• **Exercise requirements**: Within the entries below, every line containing "type" is to be copied.

━━━━━━━━━━━━━━━━━━━━

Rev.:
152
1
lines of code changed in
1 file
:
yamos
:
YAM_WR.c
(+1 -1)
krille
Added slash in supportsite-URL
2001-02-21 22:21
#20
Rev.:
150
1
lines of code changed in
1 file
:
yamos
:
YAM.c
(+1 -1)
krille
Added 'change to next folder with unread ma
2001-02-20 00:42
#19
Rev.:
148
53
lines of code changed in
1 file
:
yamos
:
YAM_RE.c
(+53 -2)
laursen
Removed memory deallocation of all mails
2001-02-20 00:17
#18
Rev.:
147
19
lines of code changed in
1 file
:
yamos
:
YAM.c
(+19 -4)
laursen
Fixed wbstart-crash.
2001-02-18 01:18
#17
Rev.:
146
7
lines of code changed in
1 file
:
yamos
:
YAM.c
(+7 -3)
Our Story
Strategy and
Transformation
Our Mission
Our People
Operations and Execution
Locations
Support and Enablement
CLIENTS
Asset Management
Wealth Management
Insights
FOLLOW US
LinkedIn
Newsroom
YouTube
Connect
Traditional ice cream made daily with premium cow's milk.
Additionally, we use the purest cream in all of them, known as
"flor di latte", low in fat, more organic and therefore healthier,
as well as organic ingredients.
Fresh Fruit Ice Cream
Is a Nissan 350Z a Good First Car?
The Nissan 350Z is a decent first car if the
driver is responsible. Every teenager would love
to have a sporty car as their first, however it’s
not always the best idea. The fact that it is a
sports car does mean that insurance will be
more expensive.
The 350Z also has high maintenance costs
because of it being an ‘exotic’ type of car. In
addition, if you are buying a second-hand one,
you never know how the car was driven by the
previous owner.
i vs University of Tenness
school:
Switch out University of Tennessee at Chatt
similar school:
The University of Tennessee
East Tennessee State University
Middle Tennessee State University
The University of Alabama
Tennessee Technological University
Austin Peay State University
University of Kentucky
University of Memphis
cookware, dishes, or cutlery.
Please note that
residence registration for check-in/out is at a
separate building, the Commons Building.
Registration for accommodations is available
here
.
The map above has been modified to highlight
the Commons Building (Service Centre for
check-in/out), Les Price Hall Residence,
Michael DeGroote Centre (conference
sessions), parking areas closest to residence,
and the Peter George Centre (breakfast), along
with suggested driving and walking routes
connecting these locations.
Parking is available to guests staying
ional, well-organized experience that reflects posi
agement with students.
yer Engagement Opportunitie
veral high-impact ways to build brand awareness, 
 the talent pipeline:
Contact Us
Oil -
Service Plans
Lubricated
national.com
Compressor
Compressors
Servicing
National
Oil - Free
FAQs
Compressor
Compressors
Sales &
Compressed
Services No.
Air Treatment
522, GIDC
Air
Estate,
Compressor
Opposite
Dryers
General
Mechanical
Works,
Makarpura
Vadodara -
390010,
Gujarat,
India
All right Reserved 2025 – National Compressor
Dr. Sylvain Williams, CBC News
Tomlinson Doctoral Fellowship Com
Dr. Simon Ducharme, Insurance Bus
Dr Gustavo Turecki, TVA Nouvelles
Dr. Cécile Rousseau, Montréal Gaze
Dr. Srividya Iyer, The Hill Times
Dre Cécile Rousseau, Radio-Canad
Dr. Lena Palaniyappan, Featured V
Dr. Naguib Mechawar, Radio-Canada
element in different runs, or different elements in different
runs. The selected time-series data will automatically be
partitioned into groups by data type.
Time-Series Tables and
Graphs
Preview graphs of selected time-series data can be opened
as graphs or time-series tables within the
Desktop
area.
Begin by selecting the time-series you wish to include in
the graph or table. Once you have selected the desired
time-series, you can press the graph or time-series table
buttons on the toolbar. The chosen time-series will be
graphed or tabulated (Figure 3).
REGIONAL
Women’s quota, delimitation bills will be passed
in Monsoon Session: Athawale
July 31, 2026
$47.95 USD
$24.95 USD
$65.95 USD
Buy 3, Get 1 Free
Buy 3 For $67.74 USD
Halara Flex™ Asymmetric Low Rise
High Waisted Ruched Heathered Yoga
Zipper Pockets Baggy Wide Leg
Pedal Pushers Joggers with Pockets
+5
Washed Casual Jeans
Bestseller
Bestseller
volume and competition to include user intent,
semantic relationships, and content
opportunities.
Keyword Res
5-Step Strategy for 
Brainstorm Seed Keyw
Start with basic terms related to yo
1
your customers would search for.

━━━━━━━━━━━━━━━━━━━━

• **Written solution**:
because of it being an ‘exotic’ type of car. In
partitioned into groups by data type.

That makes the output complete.